They are relatively simple. There are two axles, one which has an internal spring (I have no idea what sort) and one which is solid. The sprung loaded one has a ratchet on it that allows you to change the tension on the spring and thus the shutter speed.
The blind is attached to both axles, either glued or sewn. There is a thin cord attached to a pulley on the unsprung axle. Pulling on the cord winds the blind onto the unsprung axle against the tension of the spring in the other axle. On top of the unsprung axle is a small cog which connects to a larger gear which has a ratchet attached. The large lever on top acts as a stop against the ratchet. This prevents the blind rewinding when you let go of the string.
Lifting the lever up disconnects the ratchet and allows the sprung axle to rewind the blind at high speed. The clever part is that there are two stops on the ratchet. The first stops the blind fully open while the second winds it closed again and sets the shutter. The lever has two positions, T & I. When you move it to T the ratchet will engage both stops, so firing the sutter opens it and firing it again closes it. When you move the lever over to I it is raised and acts against a different stop (there is only one) and thus does the complete cycle in one hit.
The levers on mine have a little hole in them which the shutter release connects to. You could tap that so that a modern cable or bulb release can be screwed in place.
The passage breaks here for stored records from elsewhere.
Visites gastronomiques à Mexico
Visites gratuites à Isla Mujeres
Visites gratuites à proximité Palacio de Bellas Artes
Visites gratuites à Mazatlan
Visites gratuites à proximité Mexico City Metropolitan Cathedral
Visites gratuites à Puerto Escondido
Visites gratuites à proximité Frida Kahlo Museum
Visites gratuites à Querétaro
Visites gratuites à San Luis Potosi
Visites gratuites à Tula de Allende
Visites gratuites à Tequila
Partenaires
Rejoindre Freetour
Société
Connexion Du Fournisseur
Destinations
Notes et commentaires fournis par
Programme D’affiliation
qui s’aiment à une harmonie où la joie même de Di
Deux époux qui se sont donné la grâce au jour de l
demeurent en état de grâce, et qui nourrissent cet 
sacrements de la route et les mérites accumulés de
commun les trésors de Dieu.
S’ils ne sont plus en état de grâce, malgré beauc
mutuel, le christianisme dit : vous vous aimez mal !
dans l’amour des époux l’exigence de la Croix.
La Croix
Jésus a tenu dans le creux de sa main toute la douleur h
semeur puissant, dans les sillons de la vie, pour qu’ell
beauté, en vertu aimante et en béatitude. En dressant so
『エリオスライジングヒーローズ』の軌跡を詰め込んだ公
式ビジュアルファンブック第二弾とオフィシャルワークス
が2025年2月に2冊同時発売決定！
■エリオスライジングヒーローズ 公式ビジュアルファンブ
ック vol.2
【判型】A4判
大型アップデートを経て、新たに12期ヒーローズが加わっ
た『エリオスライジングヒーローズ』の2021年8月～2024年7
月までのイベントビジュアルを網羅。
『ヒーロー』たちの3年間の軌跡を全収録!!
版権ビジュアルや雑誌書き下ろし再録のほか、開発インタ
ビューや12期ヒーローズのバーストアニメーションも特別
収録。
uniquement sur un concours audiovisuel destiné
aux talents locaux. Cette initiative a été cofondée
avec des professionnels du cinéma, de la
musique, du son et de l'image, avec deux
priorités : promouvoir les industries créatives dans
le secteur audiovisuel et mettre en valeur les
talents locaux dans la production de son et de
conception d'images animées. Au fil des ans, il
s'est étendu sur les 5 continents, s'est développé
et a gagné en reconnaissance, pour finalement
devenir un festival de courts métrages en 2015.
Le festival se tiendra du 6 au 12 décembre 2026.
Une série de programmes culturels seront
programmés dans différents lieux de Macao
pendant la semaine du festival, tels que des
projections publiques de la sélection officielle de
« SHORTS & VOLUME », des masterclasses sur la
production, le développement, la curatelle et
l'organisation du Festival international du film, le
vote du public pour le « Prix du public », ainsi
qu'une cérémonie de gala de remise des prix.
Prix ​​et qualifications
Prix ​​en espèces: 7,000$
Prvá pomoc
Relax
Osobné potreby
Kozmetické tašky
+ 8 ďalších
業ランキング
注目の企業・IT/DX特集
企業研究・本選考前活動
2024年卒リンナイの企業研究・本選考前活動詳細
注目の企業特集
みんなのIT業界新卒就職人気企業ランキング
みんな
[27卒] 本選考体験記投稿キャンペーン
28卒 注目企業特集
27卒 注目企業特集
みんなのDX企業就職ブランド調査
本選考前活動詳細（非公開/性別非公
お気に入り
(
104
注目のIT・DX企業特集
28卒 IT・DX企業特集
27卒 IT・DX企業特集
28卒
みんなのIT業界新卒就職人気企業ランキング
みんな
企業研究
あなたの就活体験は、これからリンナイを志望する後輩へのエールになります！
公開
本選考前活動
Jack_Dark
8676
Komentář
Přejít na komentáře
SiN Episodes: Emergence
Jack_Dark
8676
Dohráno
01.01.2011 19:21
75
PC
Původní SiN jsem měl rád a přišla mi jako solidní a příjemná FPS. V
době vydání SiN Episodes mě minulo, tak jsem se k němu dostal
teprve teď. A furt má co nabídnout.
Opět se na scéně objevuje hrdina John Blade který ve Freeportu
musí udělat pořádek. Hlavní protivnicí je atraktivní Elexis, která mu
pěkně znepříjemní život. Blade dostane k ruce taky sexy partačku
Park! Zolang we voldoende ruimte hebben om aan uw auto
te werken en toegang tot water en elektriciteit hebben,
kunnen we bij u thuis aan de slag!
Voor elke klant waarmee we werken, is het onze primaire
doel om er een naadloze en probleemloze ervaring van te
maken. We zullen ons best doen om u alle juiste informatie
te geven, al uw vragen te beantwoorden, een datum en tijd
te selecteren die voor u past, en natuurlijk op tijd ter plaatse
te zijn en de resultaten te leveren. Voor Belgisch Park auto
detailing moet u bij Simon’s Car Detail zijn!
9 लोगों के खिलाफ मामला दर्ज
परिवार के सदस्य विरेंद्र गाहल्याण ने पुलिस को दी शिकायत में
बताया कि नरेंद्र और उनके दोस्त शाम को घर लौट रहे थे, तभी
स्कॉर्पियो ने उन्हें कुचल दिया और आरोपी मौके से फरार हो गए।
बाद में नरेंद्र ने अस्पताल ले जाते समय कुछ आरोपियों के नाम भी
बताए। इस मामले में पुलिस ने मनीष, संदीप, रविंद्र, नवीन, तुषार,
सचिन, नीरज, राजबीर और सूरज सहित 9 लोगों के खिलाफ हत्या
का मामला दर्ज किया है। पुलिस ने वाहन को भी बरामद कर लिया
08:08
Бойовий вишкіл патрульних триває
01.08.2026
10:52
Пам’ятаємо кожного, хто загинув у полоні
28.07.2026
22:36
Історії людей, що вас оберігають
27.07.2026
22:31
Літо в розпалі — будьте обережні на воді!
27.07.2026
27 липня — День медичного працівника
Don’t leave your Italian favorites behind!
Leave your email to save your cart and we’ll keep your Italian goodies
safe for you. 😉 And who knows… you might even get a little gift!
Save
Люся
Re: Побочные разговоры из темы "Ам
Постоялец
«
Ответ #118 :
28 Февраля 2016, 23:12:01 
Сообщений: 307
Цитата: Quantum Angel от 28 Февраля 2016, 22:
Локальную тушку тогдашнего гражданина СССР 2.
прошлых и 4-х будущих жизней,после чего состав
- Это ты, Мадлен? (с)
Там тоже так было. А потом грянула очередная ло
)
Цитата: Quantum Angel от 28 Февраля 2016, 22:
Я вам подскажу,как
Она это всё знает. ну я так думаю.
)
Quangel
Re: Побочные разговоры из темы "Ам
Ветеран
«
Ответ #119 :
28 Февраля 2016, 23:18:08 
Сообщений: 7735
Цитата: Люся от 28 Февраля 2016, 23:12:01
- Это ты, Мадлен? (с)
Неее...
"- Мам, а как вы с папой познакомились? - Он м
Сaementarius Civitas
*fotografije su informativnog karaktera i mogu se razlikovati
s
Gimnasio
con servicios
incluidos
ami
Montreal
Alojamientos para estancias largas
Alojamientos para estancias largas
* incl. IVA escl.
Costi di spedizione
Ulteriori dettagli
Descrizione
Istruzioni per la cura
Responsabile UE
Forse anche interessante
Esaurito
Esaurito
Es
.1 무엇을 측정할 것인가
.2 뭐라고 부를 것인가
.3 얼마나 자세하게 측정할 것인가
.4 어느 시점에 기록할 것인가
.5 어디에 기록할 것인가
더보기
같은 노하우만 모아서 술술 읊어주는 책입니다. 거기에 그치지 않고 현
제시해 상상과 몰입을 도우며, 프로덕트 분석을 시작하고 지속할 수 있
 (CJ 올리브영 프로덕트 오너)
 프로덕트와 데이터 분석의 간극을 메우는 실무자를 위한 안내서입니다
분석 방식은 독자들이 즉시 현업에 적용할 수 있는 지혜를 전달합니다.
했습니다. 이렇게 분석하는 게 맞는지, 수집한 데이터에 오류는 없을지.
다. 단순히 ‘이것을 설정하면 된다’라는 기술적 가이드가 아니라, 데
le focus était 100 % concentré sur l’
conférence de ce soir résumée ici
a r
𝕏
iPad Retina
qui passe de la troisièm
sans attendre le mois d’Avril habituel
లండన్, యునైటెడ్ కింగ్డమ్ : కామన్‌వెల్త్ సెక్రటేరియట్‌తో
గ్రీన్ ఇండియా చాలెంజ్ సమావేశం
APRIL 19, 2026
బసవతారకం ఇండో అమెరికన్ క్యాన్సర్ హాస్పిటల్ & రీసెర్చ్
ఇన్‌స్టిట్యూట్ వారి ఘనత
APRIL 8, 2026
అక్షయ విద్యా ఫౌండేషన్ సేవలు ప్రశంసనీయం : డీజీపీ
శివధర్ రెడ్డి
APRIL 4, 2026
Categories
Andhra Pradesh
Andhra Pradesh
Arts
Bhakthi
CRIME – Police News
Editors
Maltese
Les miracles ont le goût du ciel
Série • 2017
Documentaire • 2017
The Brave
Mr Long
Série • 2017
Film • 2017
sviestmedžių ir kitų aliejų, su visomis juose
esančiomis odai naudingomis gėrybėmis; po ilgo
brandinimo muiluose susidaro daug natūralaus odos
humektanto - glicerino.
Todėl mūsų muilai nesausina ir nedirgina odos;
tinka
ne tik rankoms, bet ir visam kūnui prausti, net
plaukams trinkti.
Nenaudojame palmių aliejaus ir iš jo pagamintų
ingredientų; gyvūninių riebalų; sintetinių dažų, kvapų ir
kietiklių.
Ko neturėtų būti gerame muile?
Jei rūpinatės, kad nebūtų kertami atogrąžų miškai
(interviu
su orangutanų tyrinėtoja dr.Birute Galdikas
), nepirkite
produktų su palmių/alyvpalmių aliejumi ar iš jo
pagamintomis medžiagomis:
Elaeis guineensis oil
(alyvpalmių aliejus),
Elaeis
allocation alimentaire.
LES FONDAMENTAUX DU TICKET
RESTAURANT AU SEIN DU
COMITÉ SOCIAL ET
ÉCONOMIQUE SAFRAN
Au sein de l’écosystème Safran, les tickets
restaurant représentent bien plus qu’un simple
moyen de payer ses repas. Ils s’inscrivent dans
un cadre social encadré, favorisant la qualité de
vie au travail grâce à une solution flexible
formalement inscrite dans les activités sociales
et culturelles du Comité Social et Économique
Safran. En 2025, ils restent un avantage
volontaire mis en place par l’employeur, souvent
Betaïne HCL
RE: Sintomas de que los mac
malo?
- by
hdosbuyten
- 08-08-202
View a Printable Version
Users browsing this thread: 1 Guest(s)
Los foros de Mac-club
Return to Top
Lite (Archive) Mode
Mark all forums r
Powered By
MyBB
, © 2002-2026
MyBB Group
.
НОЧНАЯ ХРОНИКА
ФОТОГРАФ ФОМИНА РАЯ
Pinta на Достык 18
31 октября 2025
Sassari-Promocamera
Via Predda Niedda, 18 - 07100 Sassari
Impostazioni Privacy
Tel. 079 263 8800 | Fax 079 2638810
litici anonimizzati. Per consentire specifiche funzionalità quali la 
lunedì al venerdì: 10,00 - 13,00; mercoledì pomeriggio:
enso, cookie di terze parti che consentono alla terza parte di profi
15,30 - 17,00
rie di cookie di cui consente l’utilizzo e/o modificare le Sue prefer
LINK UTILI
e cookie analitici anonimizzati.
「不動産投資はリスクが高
All of this I have worked out just by looking at them and carefully disassembling them. Having posted on the other thread I decided to order the shutter cloth from http://aki-asahi.com/store/ and see how it goes. If you look at the procedure at http://aki-asahi.net/store/html/shut...l/inst/01.html you should get the idea.
I'm not sure whether your rusty axles will be a problem. I still have to find a source for the cord. String is not an acceptable replacement, it needs to be thin and strong and the string tends to unravel. The orginal cord is woven, not twisted which seems to be the difference.